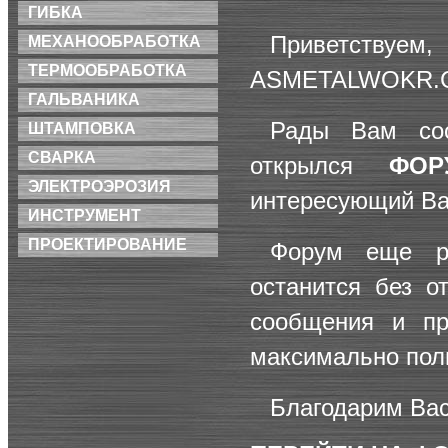
ГИБКА
Приветствуем
МЕХАНООБРАБОТКА
ТЕРМООБРАБОТКА
ASMETALWOKR.
ГАЛЬВАНИКА
Рады Вам со
ШТАМПОВКА
СВАРКА
открылся
ФОР
ЭЛЕКТРОЭРОЗИЯ
интересующий Ва
ИНСТРУМЕНТ
ПРОЕКТИРОВАНИЕ
Форум еще р
останится без о
сообщения и пр
максимально полн
Благодарим Вас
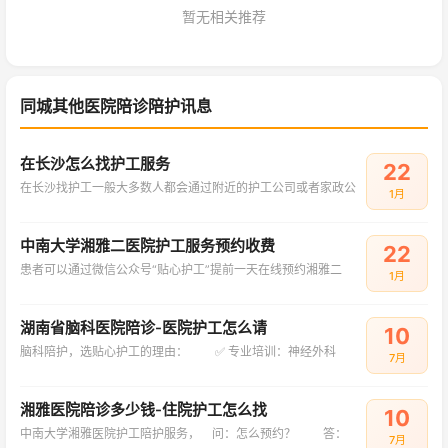
暂无相关推荐
同城其他医院陪诊陪护讯息
在长沙怎么找护工服务
22
在长沙找护工一般大多数人都会通过附近的护工公司或者家政公
1月
中南大学湘雅二医院护工服务预约收费
22
患者可以通过微信公众号“贴心护工”提前一天在线预约湘雅二
1月
湖南省脑科医院陪诊-医院护工怎么请
10
脑科陪护，选贴心护工的理由： ✅ 专业培训：神经外科
7月
湘雅医院陪诊多少钱-住院护工怎么找
10
中南大学湘雅医院护工陪护服务， 问：怎么预约？ 答：
7月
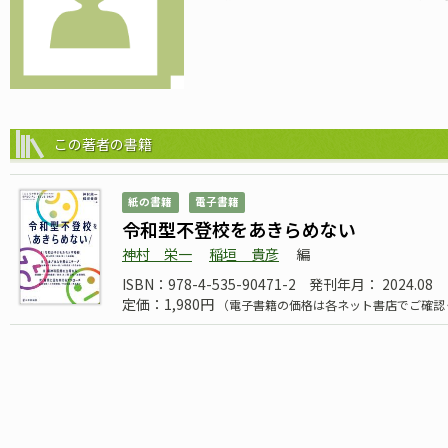
この著者の書籍
紙の書籍
電子書籍
令和型不登校をあきらめない
神村 栄一
稲垣 貴彦
編
ISBN：978-4-535-90471-2
発刊年月： 2024.08
定価：1,980円
（電子書籍の価格は各ネット書店でご確認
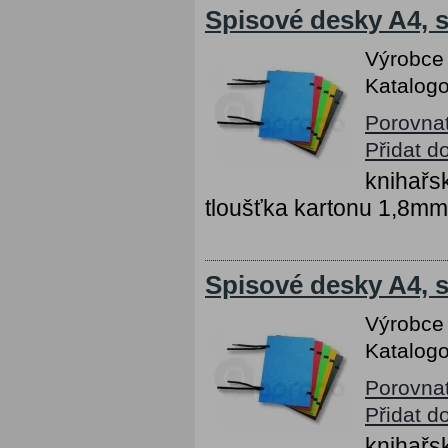
Spisové desky A4, s
Výrobce
Katalogo
Porovna
Přidat d
knihařs
tloušťka kartonu 1,8mm
Spisové desky A4, s
Výrobce
Katalogo
Porovna
Přidat d
knihařs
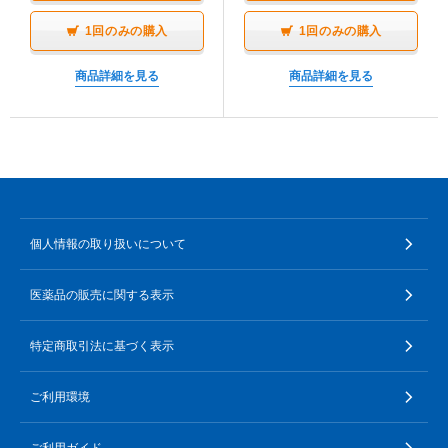
1回のみの購入
1回のみの購入
商品詳細を見る
商品詳細を見る
個人情報の取り扱いについて
医薬品の販売に関する表示
特定商取引法に基づく表示
ご利用環境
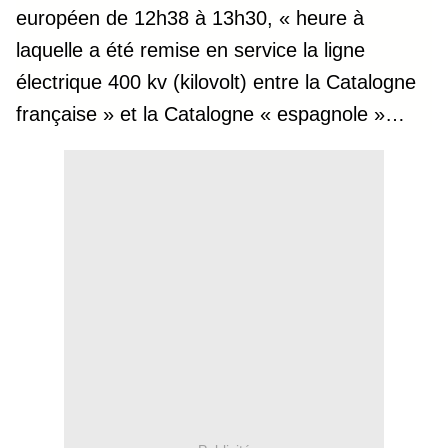
européen de 12h38 à 13h30, « heure à
laquelle a été remise en service la ligne
électrique 400 kv (kilovolt) entre la Catalogne
française » et la Catalogne « espagnole »…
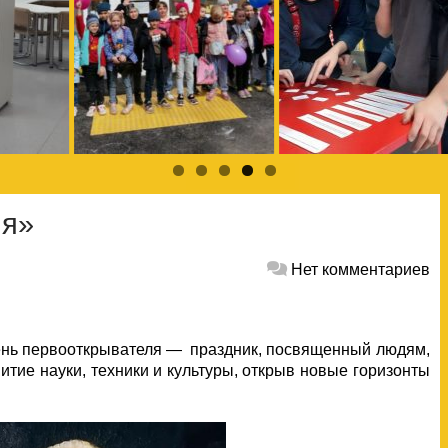
ля»
Нет комментариев
ень первооткрывателя — праздник, посвященный людям,
тие науки, техники и культуры, открыв новые горизонты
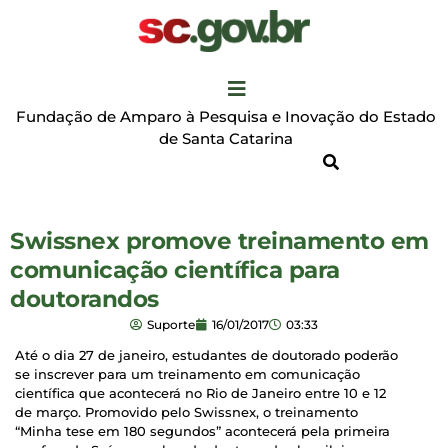
Fundação de Amparo à Pesquisa e Inovação do Estado
de Santa Catarina
Swissnex promove treinamento em
comunicação científica para
doutorandos
Suporte
16/01/2017
03:33
Até o dia 27 de janeiro, estudantes de doutorado poderão
se inscrever para um treinamento em comunicação
científica que acontecerá no Rio de Janeiro entre 10 e 12
de março. Promovido pelo Swissnex, o treinamento
“Minha tese em 180 segundos” acontecerá pela primeira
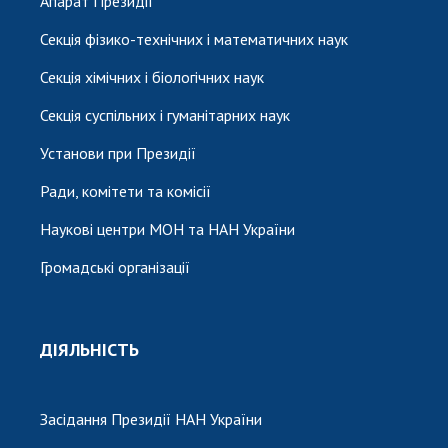
Апарат Президії
Секція фізико-технічних і математичних наук
Секція хімічних і біологічних наук
Секція суспільних і гуманітарних наук
Установи при Президії
Ради, комітети та комісії
Наукові центри МОН та НАН України
Громадські організації
ДІЯЛЬНІСТЬ
Засідання Президії НАН України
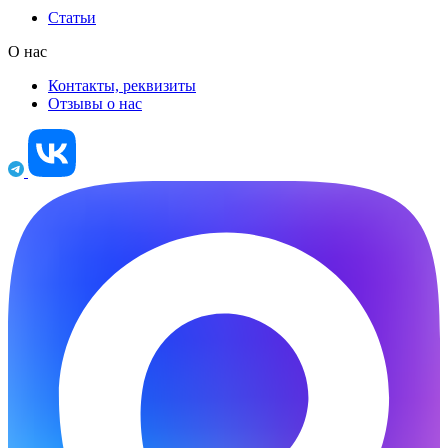
Статьи
О нас
Контакты, реквизиты
Отзывы о нас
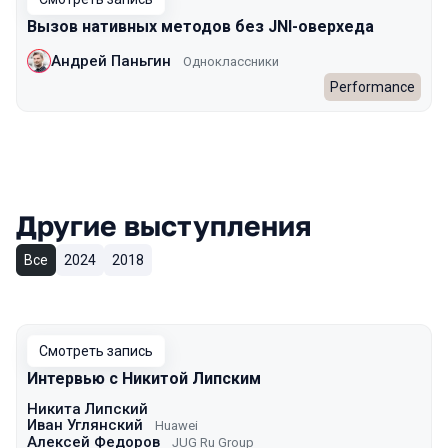
Вызов нативных методов без JNI-оверхеда
Андрей Паньгин
Одноклассники
Performance
Другие выступления
Все
2024
2018
Смотреть запись
Интервью с Никитой Липским
Никита Липский
Иван Углянский
Huawei
Алексей Федоров
JUG Ru Group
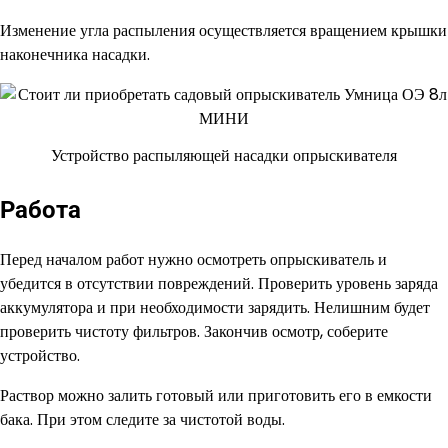
Изменение угла распыления осуществляется вращением крышки
наконечника насадки.
Устройство распыляющей насадки опрыскивателя
Работа
Перед началом работ нужно осмотреть опрыскиватель и
убедится в отсутствии повреждений. Проверить уровень заряда
аккумулятора и при необходимости зарядить. Нелишним будет
проверить чистоту фильтров. Закончив осмотр, соберите
устройство.
Раствор можно залить готовый или приготовить его в емкости
бака. При этом следите за чистотой воды.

[Action item] Return the lines of the listing where the string "Swissnex" appears.

[Task result]
Swissnex promove treinamento em
de março. Promovido pelo Swissnex, o treinamento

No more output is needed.